Hello, I am a new member. Looking for cubing clubs for my 10yr old around Chicagoland area. He is very interested in getting into some competition on 3x3. He currently averages about 1min. I am encouraging him to practice more. Please let me know if there are cubing clubs around this area. Thank you.


----------



## GenTheThief (Mar 29, 2016)

April 30, madison wisconsin. "Clock N' Other Stuff":

https://www.cubingusa.com/ClockNOtherStuff2016/index.php

There is also a pretty frequent competition in Dixon once or twice every year. There was one in feb, and I don't know when the next one will be. There was also one in indiana and wisconsin a little ago.

You can check out the wca competition on their website:

https://www.worldcubeassociation.or...region=USA&years=current&search=&display=List

and find any other competitions that would work for you.


----------



## anair99 (Mar 29, 2016)

*Thank you!*

Thank you GenTheThief!! This was very helpful. We will look out for these competitions. I am surprised that there are none in the Chicagoland area.


----------



## ZenTheCuber (Oct 9, 2017)

Im 11 and live in St. Charles, IL. Chicago is around 1 1/2 hours away from me.


----------



## kellyisacubingmom (Nov 19, 2017)

anair99 said:


> Hello, I am a new member. Looking for cubing clubs for my 10yr old around Chicagoland area. He is very interested in getting into some competition on 3x3. He currently averages about 1min. I am encouraging him to practice more. Please let me know if there are cubing clubs around this area. Thank you.


I have a 12 year old speed cuber in McHenry County, just NW of the city. I am looking for a group for him to join, or I would be willing to start one.

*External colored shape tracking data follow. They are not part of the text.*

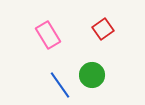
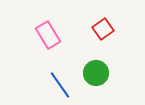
green circle: moved 4 px right, 2 px up
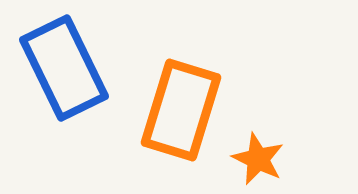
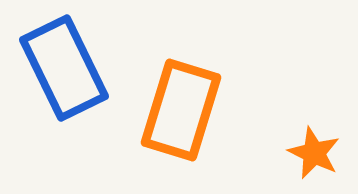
orange star: moved 56 px right, 6 px up
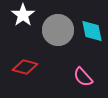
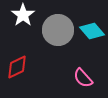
cyan diamond: rotated 30 degrees counterclockwise
red diamond: moved 8 px left; rotated 40 degrees counterclockwise
pink semicircle: moved 1 px down
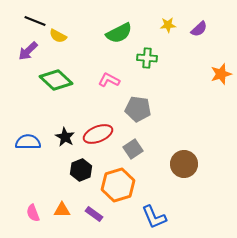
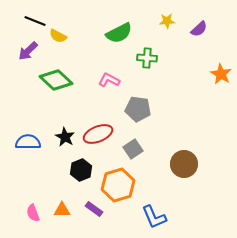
yellow star: moved 1 px left, 4 px up
orange star: rotated 25 degrees counterclockwise
purple rectangle: moved 5 px up
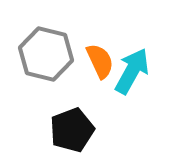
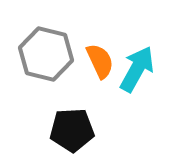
cyan arrow: moved 5 px right, 2 px up
black pentagon: rotated 18 degrees clockwise
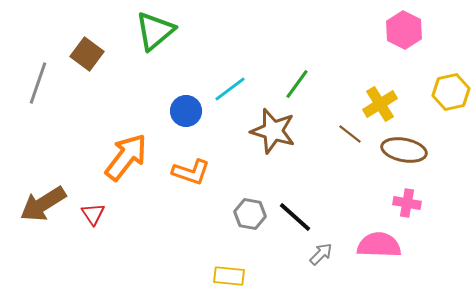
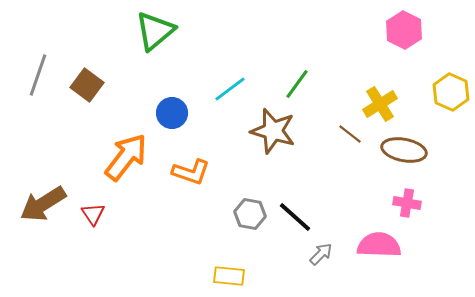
brown square: moved 31 px down
gray line: moved 8 px up
yellow hexagon: rotated 24 degrees counterclockwise
blue circle: moved 14 px left, 2 px down
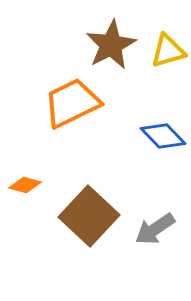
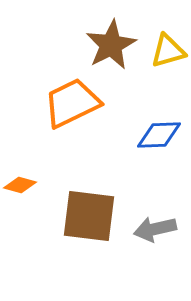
blue diamond: moved 4 px left, 1 px up; rotated 48 degrees counterclockwise
orange diamond: moved 5 px left
brown square: rotated 36 degrees counterclockwise
gray arrow: rotated 21 degrees clockwise
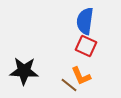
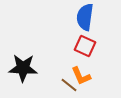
blue semicircle: moved 4 px up
red square: moved 1 px left
black star: moved 1 px left, 3 px up
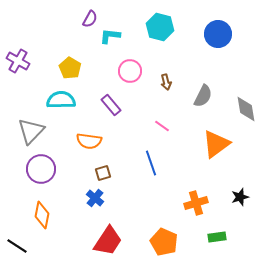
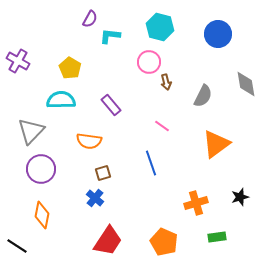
pink circle: moved 19 px right, 9 px up
gray diamond: moved 25 px up
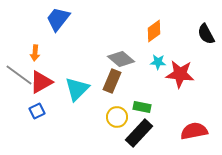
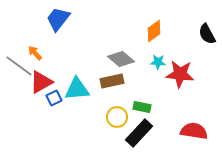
black semicircle: moved 1 px right
orange arrow: rotated 133 degrees clockwise
gray line: moved 9 px up
brown rectangle: rotated 55 degrees clockwise
cyan triangle: rotated 40 degrees clockwise
blue square: moved 17 px right, 13 px up
red semicircle: rotated 20 degrees clockwise
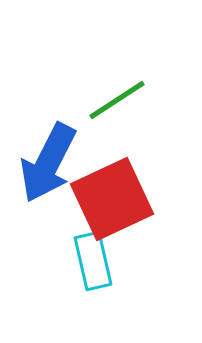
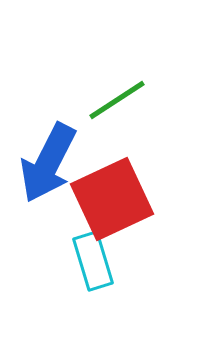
cyan rectangle: rotated 4 degrees counterclockwise
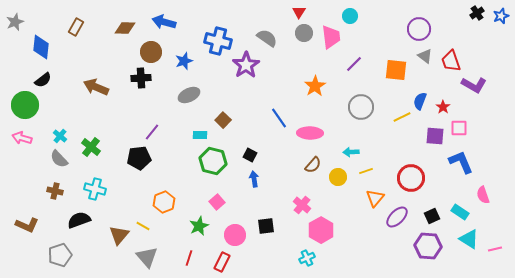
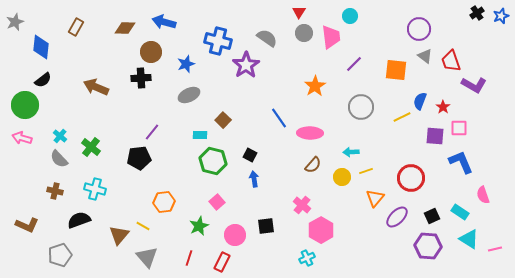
blue star at (184, 61): moved 2 px right, 3 px down
yellow circle at (338, 177): moved 4 px right
orange hexagon at (164, 202): rotated 15 degrees clockwise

We are willing to travel, or I run a swim school that has an event room that could be used for meetings free of charge!


----------



## kprox1994 (Nov 20, 2017)

kellyisacubingmom said:


> I have a 12 year old speed cuber in McHenry County, just NW of the city. I am looking for a group for him to join, or I would be willing to start one. We are willing to travel, or I run a swim school that has an event room that could be used for meetings free of charge!



There was 2 competitions recently in Chicago, one in September and one in October, There's a Dixon Competition the first weekend in December which would be less than 2 hours from you.


----------



## cubemom (Feb 19, 2018)

anair99 said:


> Hello, I am a new member. Looking for cubing clubs for my 10yr old around Chicagoland area. He is very interested in getting into some competition on 3x3. He currently averages about 1min. I am encouraging him to practice more. Please let me know if there are cubing clubs around this area. Thank you.


 

I know this post is old but my 10 year old is also looking for cubing clubs in the Chicago area. Did you ever find one?


----------